The Advocate

Informing Marine Engineers about legal matters

Authored by: Darren Williams, Williams & Company

Brought to you by www.dieselduck.net, comments to [email protected]

Workplace Safety and the Law

Recent amendments to the Criminal Code establish a specific legal duty for employers to take steps towards a safe workplace, including on the water. Failure to do so may result in charges of criminal negligence.

Every year industrial accidents exact a heavy toll in Canadian industry. In the marine industries, collisions, capsizing and confined spaces are only a few of the workplace safety issues that provincial and federal legislation seek to address. Recent changes to the Criminal Code of Canada highlight the severity with which the Federal Government views breaches of occupational health and safety (“OHS”) legislation.

In March of 2004 the Criminal Code was amended to expand the scope of liability for criminal negligence in the workplace.
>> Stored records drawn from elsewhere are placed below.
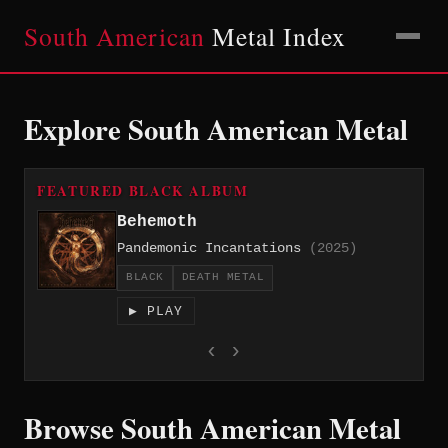
South American
Metal Index
Explore South American Metal
FEATURED BLACK ALBUM
Behemoth
Pandemonic Incantations
(2025)
BLACK
DEATH METAL
▶ PLAY
‹
›
Browse South American Metal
The amendments made it easier for organizations, including companies and partnerships, to be convicted of negligence causing injury or death in the workplace. In order to avoid potential criminal liability and fines of up to $100,000 arising from a failure to adhere to the new provisions of the Criminal Code, mariners are well advised to become familiar with the new law.

Background

In 1992, twenty-six miners died in an explosion in the Westray mine in Nova Scotia. Despite strong pressure from the victims’ families and their union, the province was unable to prosecute those in charge of the organization that owned and operated the mine for the negligent acts causing the explosion. In response, Bill C-45, An Act to Amend the Criminal Code of Canada (otherwise known as the “Westray Bill”) was proposed and passed by Parliament in 2003. The Westray Bill made significant changes to the definitions in the Criminal Code, and added section 217.1, which reads as follows:

Every one who undertakes, or has the authority, to direct how another person does work or performs a task is under a legal duty to take reasonable steps to prevent bodily harm to that person, or any other person, arising from that work or task.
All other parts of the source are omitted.